The records must be retyped exactly, with no pictures included.

==================================================

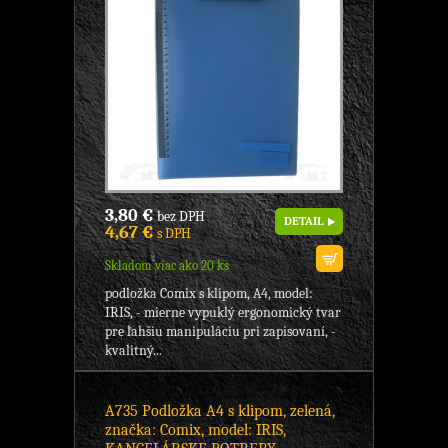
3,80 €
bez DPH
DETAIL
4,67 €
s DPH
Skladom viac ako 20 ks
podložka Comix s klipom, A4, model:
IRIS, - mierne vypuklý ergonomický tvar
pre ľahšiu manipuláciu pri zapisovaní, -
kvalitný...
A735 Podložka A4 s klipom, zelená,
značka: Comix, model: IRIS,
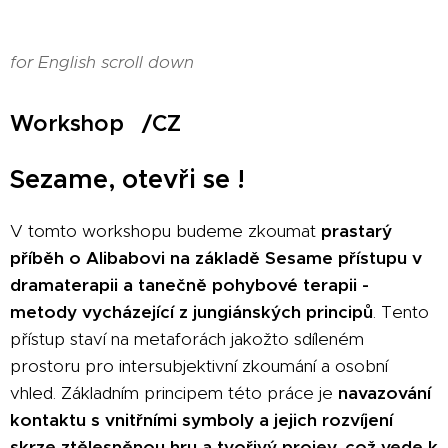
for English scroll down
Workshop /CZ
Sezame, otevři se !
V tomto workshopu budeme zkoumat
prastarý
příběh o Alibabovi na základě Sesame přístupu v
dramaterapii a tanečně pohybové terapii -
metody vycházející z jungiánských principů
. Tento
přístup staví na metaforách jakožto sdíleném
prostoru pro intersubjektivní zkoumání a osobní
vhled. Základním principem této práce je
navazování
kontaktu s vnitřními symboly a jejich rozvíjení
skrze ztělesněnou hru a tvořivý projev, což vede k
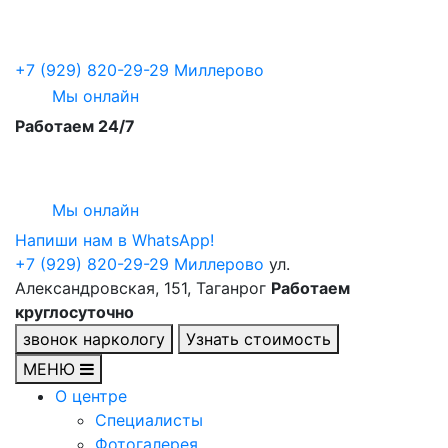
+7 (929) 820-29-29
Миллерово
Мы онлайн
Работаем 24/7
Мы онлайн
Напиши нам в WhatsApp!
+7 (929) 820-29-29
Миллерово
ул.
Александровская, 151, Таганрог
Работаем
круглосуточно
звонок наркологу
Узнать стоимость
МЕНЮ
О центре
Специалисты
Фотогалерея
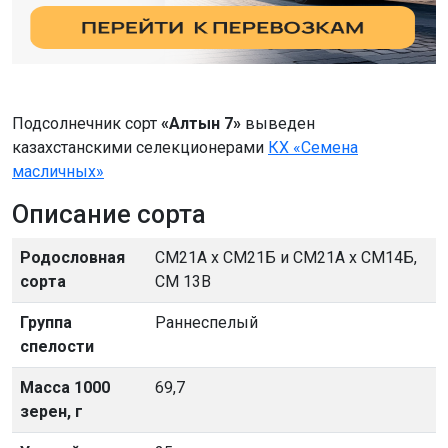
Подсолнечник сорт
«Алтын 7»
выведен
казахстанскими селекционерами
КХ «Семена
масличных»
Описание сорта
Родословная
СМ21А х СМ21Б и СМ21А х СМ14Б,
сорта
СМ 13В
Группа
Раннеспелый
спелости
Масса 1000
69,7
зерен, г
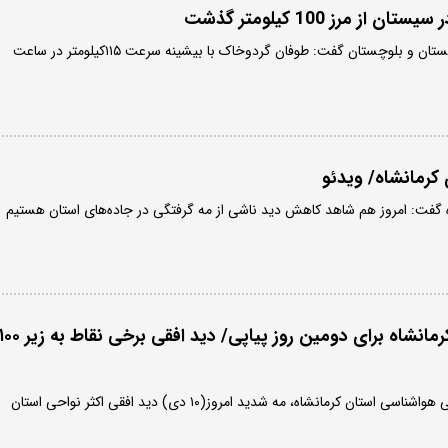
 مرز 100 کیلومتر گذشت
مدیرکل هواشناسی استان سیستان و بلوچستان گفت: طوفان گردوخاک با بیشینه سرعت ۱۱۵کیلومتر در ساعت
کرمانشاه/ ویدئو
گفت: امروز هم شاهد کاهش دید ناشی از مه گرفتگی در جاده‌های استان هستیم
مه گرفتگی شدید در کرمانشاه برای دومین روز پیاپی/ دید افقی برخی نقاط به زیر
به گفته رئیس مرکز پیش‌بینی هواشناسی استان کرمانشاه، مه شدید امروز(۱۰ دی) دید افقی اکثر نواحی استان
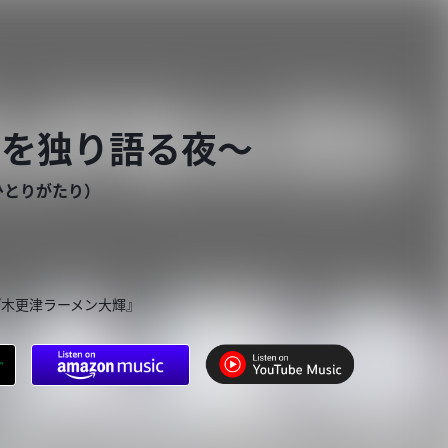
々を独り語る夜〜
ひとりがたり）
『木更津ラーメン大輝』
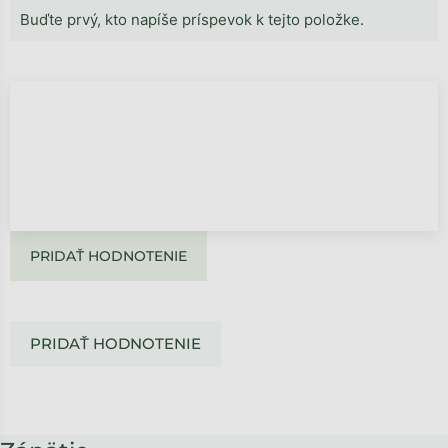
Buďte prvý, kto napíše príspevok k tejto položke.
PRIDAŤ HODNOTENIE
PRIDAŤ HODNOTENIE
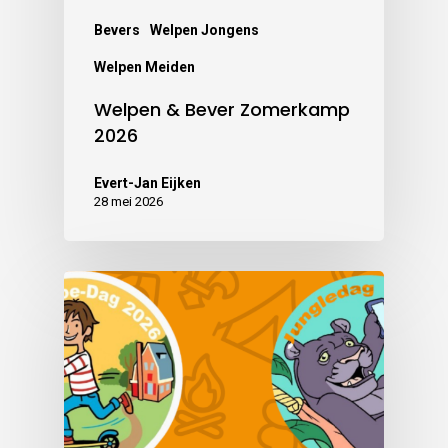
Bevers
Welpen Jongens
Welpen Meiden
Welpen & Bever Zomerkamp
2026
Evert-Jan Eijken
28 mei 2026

==================================================

YOUR RESPONSE
3,80 €
bez DPH
DETAIL
4,67 €
s DPH
Skladom viac ako 20 ks
podložka Comix s klipom, A4, model:
IRIS, - mierne vypuklý ergonomický tvar
pre ľahšiu manipuláciu pri zapisovaní, -
kvalitný...
A735 Podložka A4 s klipom, zelená,
značka: Comix, model: IRIS,
for English scroll down
Workshop /CZ
Sezame, otevři se !
V tomto workshopu budeme zkoumat
prastarý
příběh o Alibabovi na základě Sesame přístupu v
dramaterapii a tanečně pohybové terapii -
metody vycházející z jungiánských principů
. Tento
přístup staví na metaforách jakožto sdíleném
prostoru pro intersubjektivní zkoumání a osobní
vhled. Základním principem této práce je
navazování
kontaktu s vnitřními symboly a jejich rozvíjení
skrze ztělesněnou hru a tvořivý projev, což vede k
+7 (929) 820-29-29
Миллерово
Мы онлайн
Работаем 24/7
Мы онлайн
Напиши нам в WhatsApp!
+7 (929) 820-29-29
Миллерово
ул.
Александровская, 151, Таганрог
Работаем
круглосуточно
звонок наркологу
Узнать стоимость
МЕНЮ
О центре
Специалисты
Фотогалерея
Подсолнечник сорт
«Алтын 7»
выведен
казахстанскими селекционерами
КХ «Семена
масличных»
Описание сорта
Родословная
СМ21А х СМ21Б и СМ21А х СМ14Б,
сорта
СМ 13В
Группа
Раннеспелый
спелости
Масса 1000
69,7
зерен, г
 مرز 100 کیلومتر گذشت
مدیرکل هواشناسی استان سیستان و بلوچستان گفت: طوفان گردوخاک با بیشینه سرعت ۱۱۵کیلومتر در ساعت
کرمانشاه/ ویدئو
گفت: امروز هم شاهد کاهش دید ناشی از مه گرفتگی در جاده‌های استان هستیم
مه گرفتگی شدید در کرمانشاه برای دومین روز پیاپی/ دید افقی برخی نقاط به زیر
به گفته رئیس مرکز پیش‌بینی هواشناسی استان کرمانشاه، مه شدید امروز(۱۰ دی) دید افقی اکثر نواحی استان
々を独り語る夜〜
ひとりがたり）
『木更津ラーメン大輝』
Buďte prvý, kto napíše príspevok k tejto položke.
PRIDAŤ HODNOTENIE
PRIDAŤ HODNOTENIE
Bevers
Welpen Jongens
Welpen Meiden
Welpen & Bever Zomerkamp
2026
Evert-Jan Eijken
28 mei 2026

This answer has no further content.